Zillow CEO Rich Barton, right, with Zillow President Greg Schwartz. (GeekWire Photo / Kevin Lisota)

Zillow Group’s shift into home sales and mortgages is just the beginning of a grander vision to control every aspect of the real estate transaction.

Zillow CEO Rich Barton said in an interview with GeekWire that he wants to see a reimagined Zillow eventually become “Microsoft Office for real estate.” To achieve that vision, Zillow is investing in and looking into several new businesses such as title and escrow, insurance and moving.

RELATED: Zillow 2.0 era begins: Real estate giant posts $454M in revenue in first quarter since major business shift 

“We think the real consumer magic for the seller and for the buyer is when all the disparate, complex, expensive elements are brought together into an integrated seamless package,” Barton said. “We want to build Microsoft Office for real estate. We want it all to work together, and you get it all together.”

The comparison to Microsoft is interesting, given Barton’s history. He worked at Microsoft in the 1990s before spinning Expedia out from the tech giant. He went on to start Zillow and Glassdoor.

Barton said on a call with analysts Thursday that Zillow is “planting the seeds” in the second quarter to integrate title and escrow services into Zillow Offers, the backbone of its new home sales business. Some of these potential new businesses, such as moving services, are things Zillow is just looking into.

Were the real estate giant to branch out into moving, it would create an unexpected new competitor for Seattle on-demand moving startup Dolly. The startup just raised a $7.5 million funding round to expand around the globe.

Zillow has made a major bet on home sales, reorganizing around the company’s Homes segment, where the financials for Zillow Offers and other parts of home sales live. Zillow reported quarterly financials for the first time since the shift today, and the company is off to a good start, reporting 51 percent year-over-year revenue growth to $454 million in the quarter.

Zillow is even more bullish on its prospects going forward, projecting 79 percent revenue growth in the next quarter, powered primarily by growth of upto 90 percent in the Homes segment.

Investors liked what they saw from Zillow’s financial update, sending the stock soaring nearly 17 percent in after-hours trading.

(Zillow Photo)

The only black mark on the company’s balance sheet was a net loss of $67 million for the quarter, triple its losses from a year ago, primarily due to losses in the Homes segment.

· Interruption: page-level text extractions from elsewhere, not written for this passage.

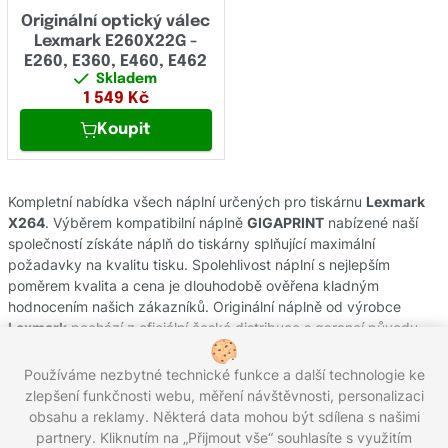
Originální optický válec
Lexmark E260X22G -
E260, E360, E460, E462
Skladem
1 549
Kč
Koupit
Kompletní nabídka všech náplní určených pro tiskárnu
Lexmark
X264
. Výběrem kompatibilní náplně
GIGAPRINT
nabízené naší
společností získáte náplň do tiskárny splňující maximální
požadavky na kvalitu tisku. Spolehlivost náplní s nejlepším
poměrem kvalita a cena je dlouhodobě ověřena kladným
hodnocením našich zákazníků. Originální náplně od výrobce
Lexmark
pochází z oficiální české distribuce s garancí původu.
Potřebujete-li poradit s výběrem náplní do Vaší tiskárny, obraťte
se na náš zákaznický servis, kde Vám rádi pomůžeme.
Používáme nezbytné technické funkce a další technologie ke
zlepšení funkčnosti webu, měření návštěvnosti, personalizaci
obsahu a reklamy. Některá data mohou být sdílena s našimi
partnery. Kliknutím na „Přijmout vše“ souhlasíte s využitím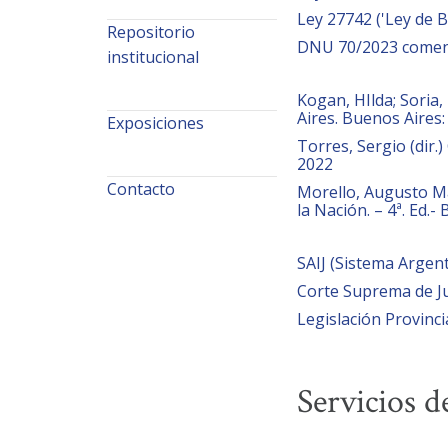
Ley 27742 ('Ley de 
Repositorio
DNU 70/2023 comen
institucional
Kogan, HIlda; Soria, 
Aires. Buenos Aires
Exposiciones
Torres, Sergio (dir.
2022
Contacto
Morello, Augusto Mar
la Nación. – 4ª. Ed.
SAIJ (Sistema Argent
Corte Suprema de Ju
Legislación Provinci
Servicios d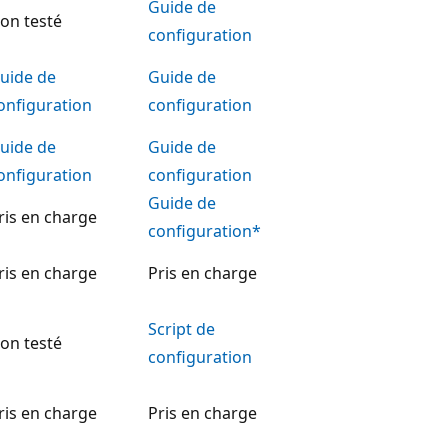
Guide de
on testé
configuration
uide de
Guide de
onfiguration
configuration
uide de
Guide de
onfiguration
configuration
Guide de
ris en charge
configuration*
ris en charge
Pris en charge
Script de
on testé
configuration
ris en charge
Pris en charge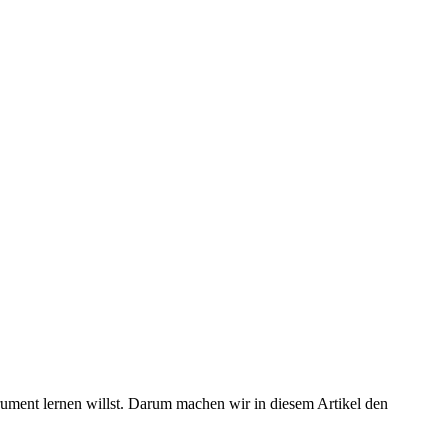
rument lernen willst. Darum machen wir in diesem Artikel den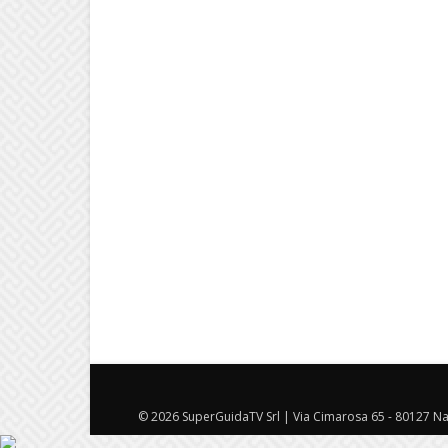
© 2026 SuperGuidaTV Srl | Via Cimarosa 65 - 80127 Nap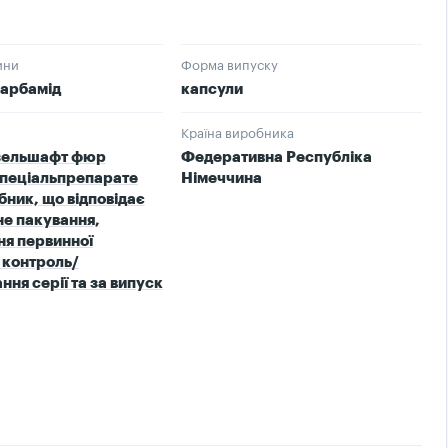
ини
Форма випуску
карбамід
капсули
Країна виробника
зельшафт фюр
Федеративна Республіка
Шпеціальпрепарате
Німеччина
бник, що відповідає
не пакування,
я первинної
 контроль/
ння серії та за випуск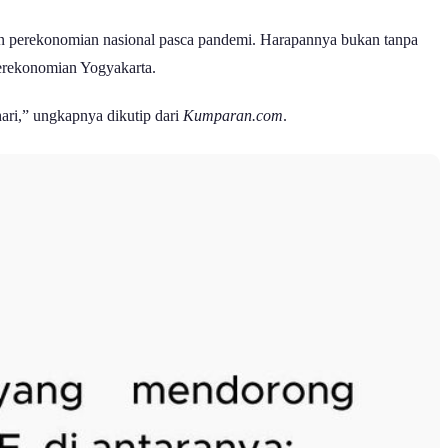
ihan perekonomian nasional pasca pandemi. Harapannya bukan tanpa
perekonomian Yogyakarta.
hari,” ungkapnya dikutip dari
Kumparan.com
.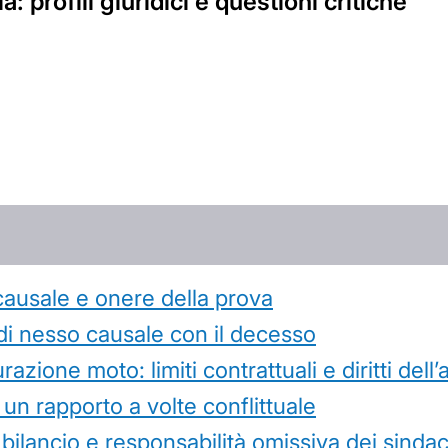
a: profili giuridici e questioni critiche
causale e onere della prova
di nesso causale con il decesso
azione moto: limiti contrattuali e diritti dell
 un rapporto a volte conflittuale
 bilancio e responsabilità omissiva dei sindac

Barton previously said in February when he took the CEO job as part of the overall shift that the company’s legacy businesses would subsidize its push into home sales.

“Startups require investment, and we are a startup again, so what we decided to do is take the bulk of the profits that are generated by our Zillow 1.0 businesses, and invest them in the Zillow 2.0 businesses,” Barton said.

Barton anticipates that the “ancillary transactions that surround the real estate transaction,” such as mortgages, title and escrow and moving, will boost profitability of the Homes business.

Within three to five years, Zillow expects home sales to be a $20 billion business. To get there, the company aims to buy 5,000 homes per month, or 15,000 per quarter. In the first quarter, Zillow bought 898 homes, up 80 percent over the last quarter.

Barton acknowledged that the company has to convince investors that its big bet will be successful in the long-term, and part of that is making home sales more profitable.

“I know we still have much to prove to you before the fog is fully clear on Zillow Offers,” Barton said on a call with analysts. “We must show you that we are not just buying dollars for $0.95. The unit economics of Zillow Offers are justifiably under the microscope, but even at startup scale the economics show promise.”